The group revenue, all from Métier's operations as the 100 percent subsidiary of SepHold, increased 23.9 percent to R786 million from R634m.

Group net profit after tax firmed to R45m from R20m.

Métier’s net profit after tax increased to R30m from R17m. At SepCem, net profit after tax increased strongly to R82m from R44m.

SepCem’s 36 percent equity – accounted profit to the group came to R29m (R16m). SepCem is a subsidiary of Dangote Cement.

Chief executive Neil Crafford-Lazarus said industry experts projected that demand for residential buildings would decline as interest rates were increased.

Owing to the cyclicality of the construction industry, the demand for building materials was expected to remain low or decline depending on the magnitude of economic contraction.

On mixed concrete demand, the government’s high debt levels appeared to have limited its ability to implement planned infrastructure projects.

In addition, the private infrastructure investors’ confidence in South Africa’s economic growth and business prospects had continued to ebb, he said.

The excess supply of non-residential properties and the reintroduction of load shedding since November 2021 had further entrenched apathy towards private construction projects, as reflected in the decline in non-residential building plans.

“These factors are expected to impact the mixed-concrete sector’s future performance negatively. The group will focus on cost management to sustain the gains from the numerous initiatives in the 2022 financial year. SepCem and Métier will continue to strengthen their balance sheets by reducing debt whilst seeking diversification opportunities in the construction value chain,” he said.

Métier and SepCem increased their net profit by double digits during the past year, with the year-on-year improvement in profitability mainly due to improved revenues and lower finance expenses.
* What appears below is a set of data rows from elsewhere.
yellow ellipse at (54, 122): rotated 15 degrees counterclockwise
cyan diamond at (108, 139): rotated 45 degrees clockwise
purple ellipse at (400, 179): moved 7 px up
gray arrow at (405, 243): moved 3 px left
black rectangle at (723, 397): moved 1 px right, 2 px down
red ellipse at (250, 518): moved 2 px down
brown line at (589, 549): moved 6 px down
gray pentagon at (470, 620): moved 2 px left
“As we began the 2023 financial year, we recognised the headwinds against macro-economic growth and our industry. We remain vigilant in managing costs and agile in our sales approach to support profitability and maintain our market share,” he said.

Métier sales volumes increased by 18 percent year on year, albeit from the anomalously low comparative base due to pandemic-related restrictions in 2021.
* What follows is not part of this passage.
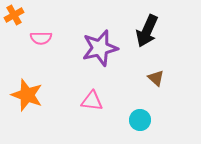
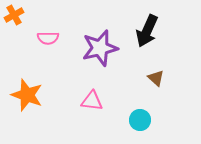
pink semicircle: moved 7 px right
“Management estimated the mixed-concrete sector demand to be slightly below pre-Covid-19 levels by year-end, emphasising the challenge of supplying ready-mixed concrete to a stagnant market,” he said.
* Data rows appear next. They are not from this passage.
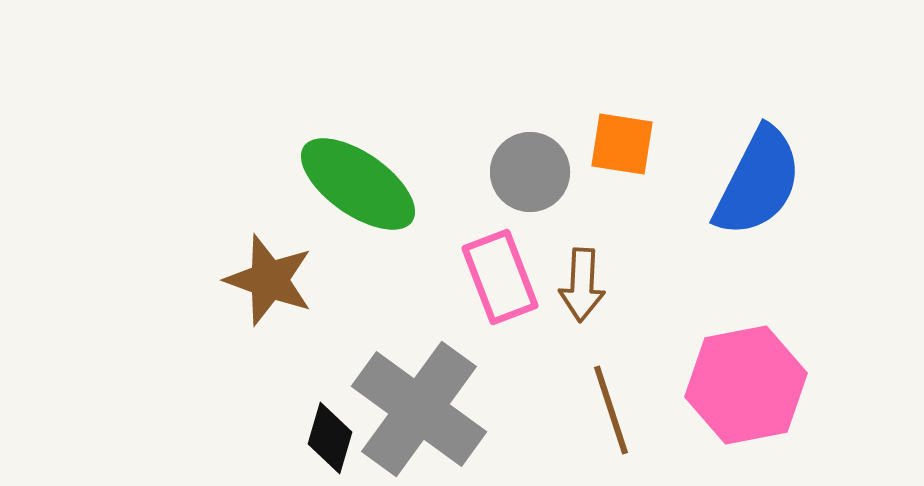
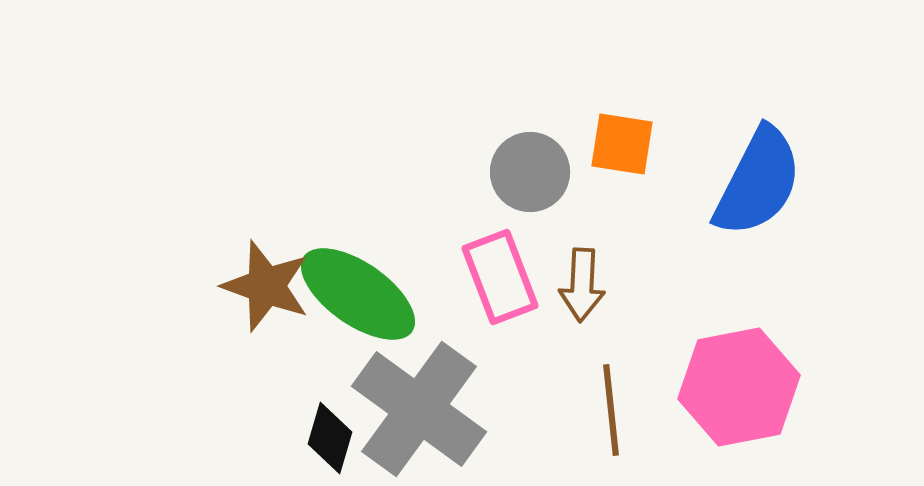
green ellipse: moved 110 px down
brown star: moved 3 px left, 6 px down
pink hexagon: moved 7 px left, 2 px down
brown line: rotated 12 degrees clockwise
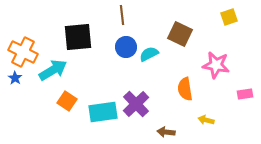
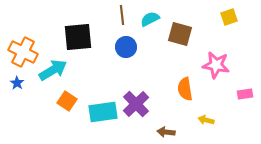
brown square: rotated 10 degrees counterclockwise
cyan semicircle: moved 1 px right, 35 px up
blue star: moved 2 px right, 5 px down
Métier established its first plant at Bellville in the Western Cape and it started supplying customers in September 2021.

Demand in KwaZulu-Natal reverted to pre-Covid-19 levels during the year characterised by increased competition from independent ready-mix producers resulting in flat sales volumes.

The Gauteng-based operations experienced aggressive pricing from vertically integrated competitors as demand declined. The sales were 10 percent below volumes in 2021, mainly due to the continued low demand in the province.

Overall, integrated ready-mix producers continued to close plants in KZN and Gauteng, but were immediately replaced by highly competitive independent ready-mix producers with lower cost bases.

The cement industry’s application for a safeguard tariff against cement imports from the International Trade Administration Commission of South Africa had continued to stall.

SepCem’s Ebitda was 2 percent lower at R375.4m due to the insourcing of clinker in the first quarter of 2021 caused by a shortage at SepCem.

In January 2022, the SepHold Audit and Risk Committee successfully motivated for Crafford-Lazarus to continue the dual chief executive and finance director roles until December 31, 2022.